Purim for beginners
When the Hadassah Al Galgalim Training Wheels Program, a development program for families with young children, became our community’s “go-to” for holiday celebrations, Purim was especially sweet. It was a celebration complete with pre-school crafts such as elbow macaroni sealed in a toilet paper tube as a grogger or costumes cut from brown paper grocery bags or masks that didn’t have anything to do with COVID.
But the more remarkable part about Purim was the extended celebration. The home delivery of Shalach Manot bags in which all family members had to be present before opening and divvying up the treats. The reading of the Megillah/Book of Esther in temple. And my favorite, as a novice, the weeks prior were filled with determination to make costumes that clothed our family of four.
The key to costume success was three-fold: make them simple, make them easy to move in, and be sure that they were immediately recognizable. Looking back on each year, I usually achieved at least two out of three.
One of the initial years with my young family was dedicated to all things Flintstones. Glued orange felt allowed Fred (my husband) and Pebbles (my daughter) to wear tube-like garments speckled with black felt to represent animal skins while Wilma (me) had a string of Styrofoam balls for her signature necklace and a white dress made from a few yards of fleece. Dino (my son) wore a hooded purple sweatshirt complete with recognizable spots and felt collar.
Ushering the sanctuary door, a fellow congregant asked Fred why he didn’t stop buying that big rib meal if he knew it would keep flipping his car on its side. Fred’s in-character response? “I was hungry.”
Over the years we have relied on Purim to bring out the best in creative, yet minimalist costume design. For example, the Cat in the Hat graced Purim and had a second life on Dr. Seuss’ birthday (March 2) for my daughter, the pre-school teacher.
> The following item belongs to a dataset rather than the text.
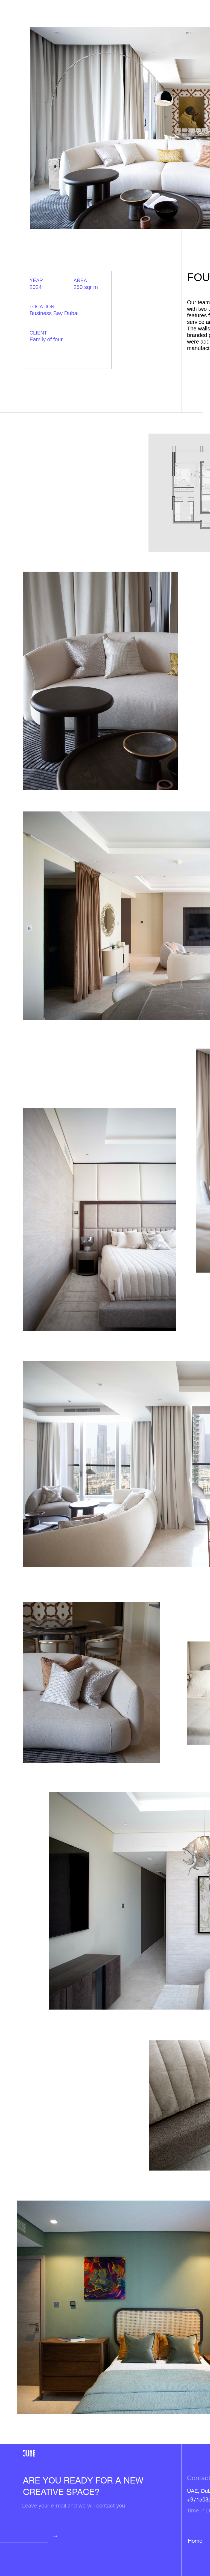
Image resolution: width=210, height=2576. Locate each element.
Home (195, 2541)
The Energizer Bunny™ started with a pair of ears from the Susan B. Komen® Race for the Cure (cue the pink) and ended up with sweats and a handmade drum to make a deeper, louder sound obliterating Haman’s name.
But perhaps, in the “imitation is the sincerest form of flattery” category there were two Purims in which the focus was on our beloved Cantor, Steven Sher Z”L at Temple B’nai Torah in Wantagh, New York.
Cantor Sher was a formidable figure. In the months after he dressed as our female rabbi for Purim, I suggested he “up his game” with one of my homemade costumes. Open to any suggestion, we bought green sweats while I decorated the hood with Styrofoam eyeballs and a felt collar to represent Kermit the Frog. He even played the guitar while telling a (frog) joke during a parody rendition of “The Rainbow Connection” in which my new lyrics were about “The Purim Connection.”
And finally, there was the year our then teenage son dressed up as Cantor Sher complete with Hawaiian shirt (Cantor’s favorite off-duty uniform), guitar and a bald cap. As my son greeted congregants at the sanctuary door, strumming aimlessly, Cantor came down the stairs from his office and (I am told) stopped cold when seeing his “reflection” in the hall. Very little could make our cantor speechless. I only regret I never got to see it.
In short, I was a newbie, then a seasoned holiday “professional,” but Purim never gets old for the child in me.